The head of NPR’s news department, Michael Oreskes, announced he was resigning on Wednesday after three women came forward to accuse him of sexual harassment. Now, CNN reports NPR staffers are furious that it took CEO Jarl Mohn so long to do anything about Oreskes’s misconduct.

Nine NPR employees told CNN that they feel Mohn didn’t take the allegations against Oreskes seriously — until they were made public in a Tuesday report by the Washington Post, that is. The original accusations date back two decades to Oreskes’s tenure as the Washington bureau chief of the New York Times, but there had been rumors of alleged harassment in recent years at NPR, as well.

Per CNN:

“There were repeated complaints to management going back more than a year, and nothing ever happened,” one of the sources said on condition of anonymity.
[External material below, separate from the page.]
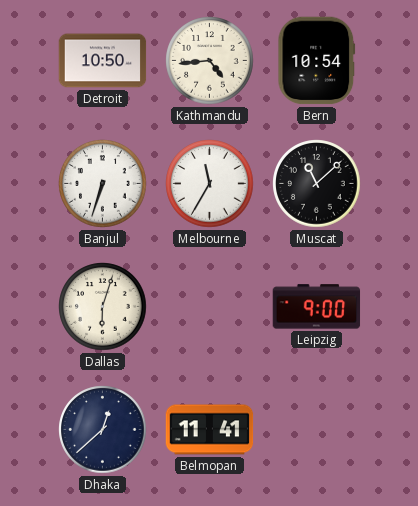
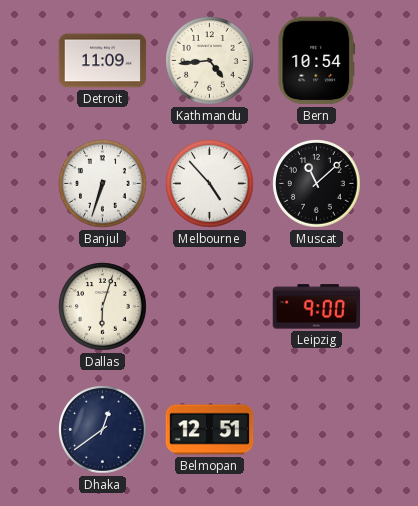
Detroit: 10:50 -> 11:09
Melbourne: 11:35 -> 4:53
Dhaka: 12:38 -> 12:39
Belmopan: 11:41 -> 12:51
In a Wednesday evening interview with NPR’s Mary Louise Kelly on “All Things Considered,” Mohn acknowledged that he had heard rumors of Oreskes’s alleged misconduct. “There had been rumors circulating around the building about his behavior,” Mohn said. “Rumors and gossip. We can’t act on that. We have to act on facts.”

CNN notes that some employees want NPR to commission an external investigation to look into its handling of the allegations surrounding Oreskes’s conduct. The union representing NPR staffers is reportedly also in the process of preparing a statement about the matter.